Table of Contents
In this section, we will write python scripts that use the restconf protocol to connect to Cisco NSO and manage network devices.
Cisco NSO restconf Examples with Python
From the beginning of the course we used CLI, GUI and Python maagic library to connect to Cisco NSO and manage network devices.
In the previous section, we started using the latest method, the restocnf protocol, to connect to Cisco NSO using the software “postman” and Cisco NSO postman collection.
In this section, we continue to use the restconf protocol as the northbound connection method, but via python scripts.
get NSO restconf python code from postman
The easiest way to prepare the first release of restconf python scripts is to use the postman software to extract the equivalent python code for each existing restconf API samples.
In the last section, we discussed how to extract python code or code with any other programming language from postman software.

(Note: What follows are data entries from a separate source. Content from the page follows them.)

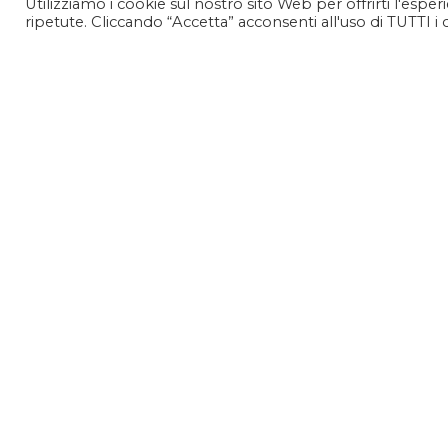
Utilizziamo i cookie sul nostro sito Web per offrirti l'espe
ripetute. Cliccando “Accetta” acconsenti all'uso di TUTTI i 
FLASH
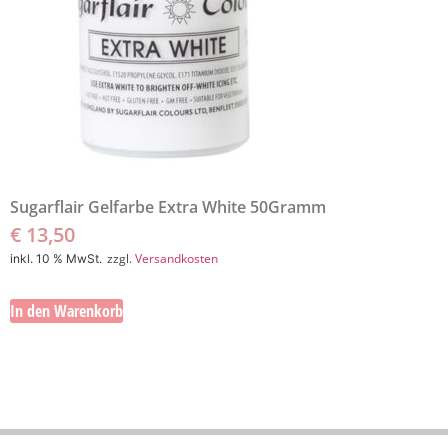
Sugarflair Gelfarbe Extra White 50Gramm
€
13,50
zzgl.
Versandkosten
inkl. 10 % MwSt.
In den Warenkorb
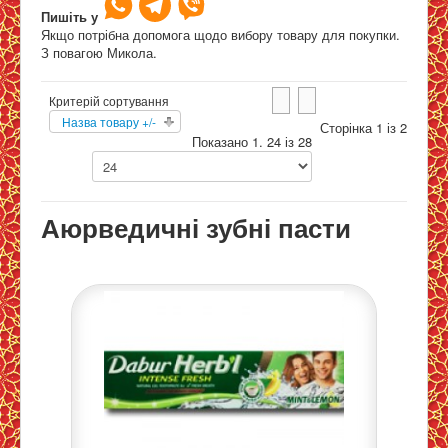
Пишіть у
Гігієна порожнини рота
>>
Аюрведичні зубні пасти
Якщо потрібна допомога щодо вибору товару для покупки.
З повагою Микола.
Мапа
Критерій сортування
Назва товару +/-
Сторінка 1 із 2
Показано 1. 24 із 28
Аюрведичні зубні пасти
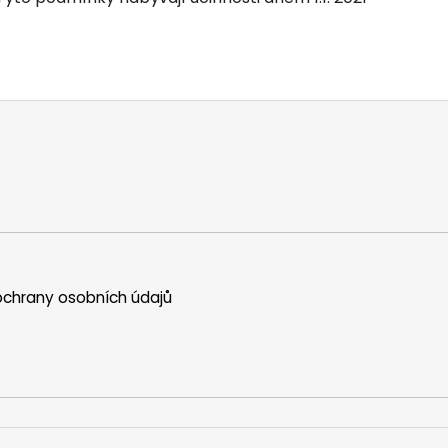
chrany osobních údajů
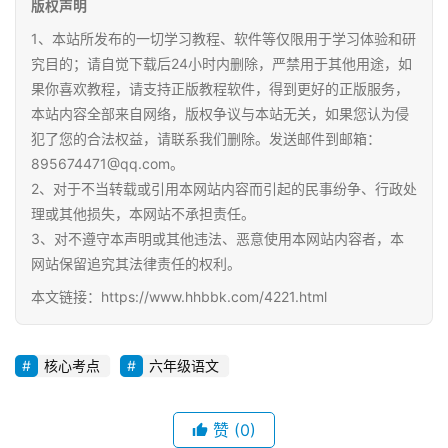
版权声明
1、本站所发布的一切学习教程、软件等仅限用于学习体验和研
究目的；请自觉下载后24小时内删除，严禁用于其他用途，如
果你喜欢教程，请支持正版教程软件，得到更好的正版服务，
本站内容全部来自网络，版权争议与本站无关，如果您认为侵
犯了您的合法权益，请联系我们删除。发送邮件到邮箱：
895674471@qq.com。
2、对于不当转载或引用本网站内容而引起的民事纷争、行政处
理或其他损失，本网站不承担责任。
3、对不遵守本声明或其他违法、恶意使用本网站内容者，本
网站保留追究其法律责任的权利。
本文链接：https://www.hhbbk.com/4221.html
核心考点
六年级语文
赞
(0)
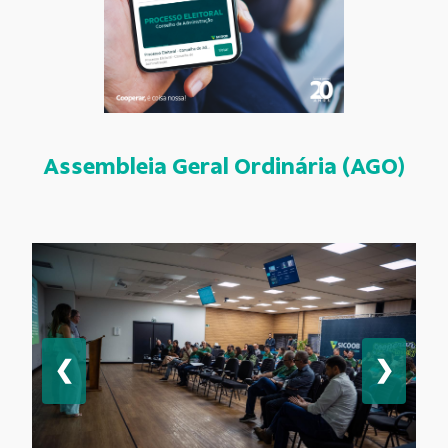
Assembleia Geral Ordinária (AGO)
❮
❯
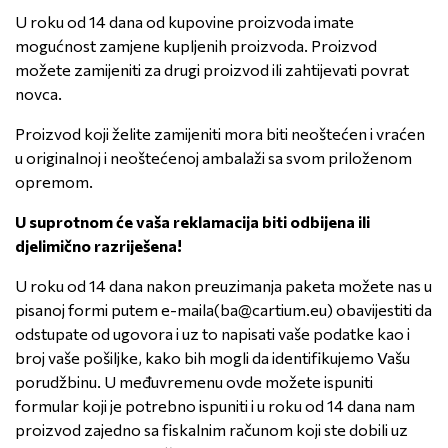
U roku od 14 dana od kupovine proizvoda imate
mogućnost zamjene kupljenih proizvoda. Proizvod
možete zamijeniti za drugi proizvod ili zahtijevati povrat
novca.
Proizvod koji želite zamijeniti mora biti neoštećen i vraćen
u originalnoj i neoštećenoj ambalaži sa svom priloženom
opremom.
U suprotnom će vaša reklamacija biti odbijena ili
djelimično razriješena!
U roku od 14 dana nakon preuzimanja paketa možete nas u
pisanoj formi putem e-maila(
ba@cartium.eu
) obavijestiti da
odstupate od ugovora i uz to napisati vaše podatke kao i
broj vaše pošiljke, kako bih mogli da identifikujemo Vašu
porudžbinu. U međuvremenu ovde možete ispuniti
formular koji je potrebno ispuniti i u roku od 14 dana nam
proizvod zajedno sa fiskalnim računom koji ste dobili uz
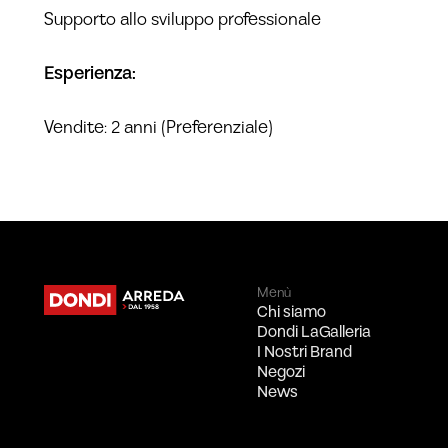
Supporto allo sviluppo professionale
Esperienza:
Vendite: 2 anni (Preferenziale)
Menù
Chi siamo
Dondi LaGalleria
I Nostri Brand
Negozi
News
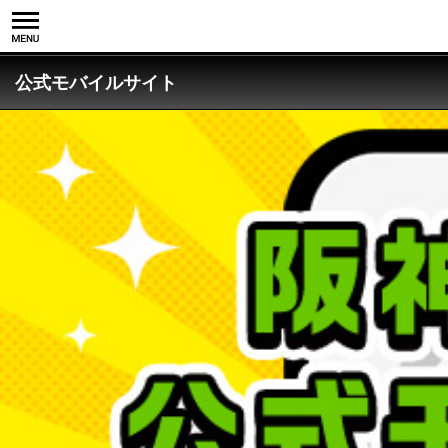
公式モバイルサイト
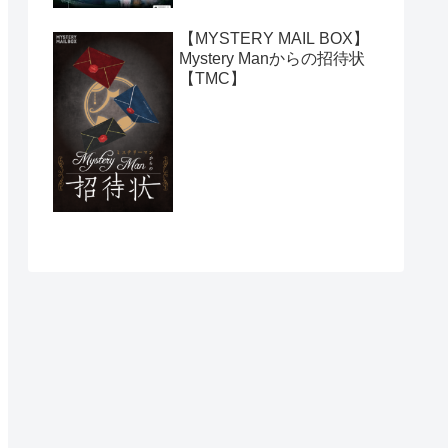
【MYSTERY MAIL BOX】
Mystery Manからの招待状
【TMC】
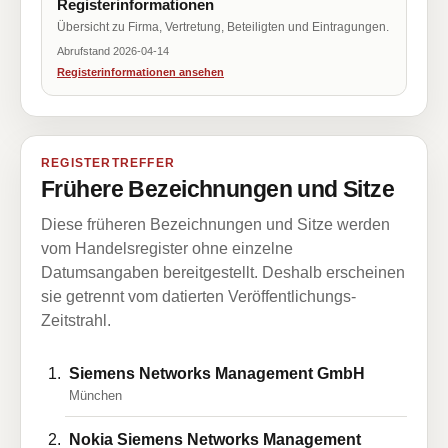
Registerinformationen
Übersicht zu Firma, Vertretung, Beteiligten und Eintragungen.
Abrufstand 2026-04-14
Registerinformationen ansehen
REGISTERTREFFER
Frühere Bezeichnungen und Sitze
Diese früheren Bezeichnungen und Sitze werden
vom Handelsregister ohne einzelne
Datumsangaben bereitgestellt. Deshalb erscheinen
sie getrennt vom datierten Veröffentlichungs-
Zeitstrahl.
Siemens Networks Management GmbH
München
Nokia Siemens Networks Management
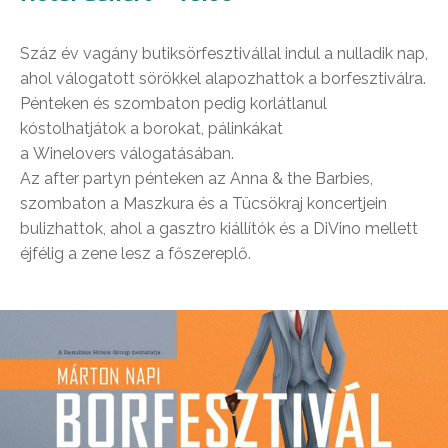
Száz év vagány butiksörfesztivállal indul a nulladik nap,
ahol válogatott sörökkel alapozhattok a borfesztiválra.
Pénteken és szombaton pedig korlátlanul
kóstolhatjátok a borokat, pálinkákat
a Winelovers válogatásában.
Az after partyn pénteken az Anna & the Barbies,
szombaton a Maszkura és a Tücsökraj koncertjein
bulizhattok, ahol a gasztro kiállítók és a DiVino mellett
éjfélig a zene lesz a főszereplő.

get list of interfaces via Cisco NSO restconf
For our first example, we get the list of interfaces from router R1 in Cisco NSO. However, we will use the exact python script generated in the postman software without any modifications.
import requests url = "http://192.168.2.101:8080/restconf/data/tailf-ncs:devices/device=R1/config/tailf-ned-cisco-ios:interface/" payload = {} headers = { 'Accept': 'application/yang-data+json', 'Authorization': 'Basic YWRtaW46YWRtaW4=' } response = requests.request("GET", url, headers=headers, data=payload) print(response.text)
It uses python library “requests” to connect to cisco nso through http protocol.
It uses IP address “192.168.2.101” and port “8080” to connect to Cisco NSO. Then “/restconf/data/“ is always fixed.
How do I extract the remaining part of the configuration? We’ve discussed many times how to get it via the “display xpath” option in cisco nso.
We use the “requests.request” method to send the HTTP “GET” command to the specified URL to Cisco NSO.
The parameter “payload” is empty, since we get information and do not send any payload.
The data encoding format accepted by the script and the authentication information are specified in the header field.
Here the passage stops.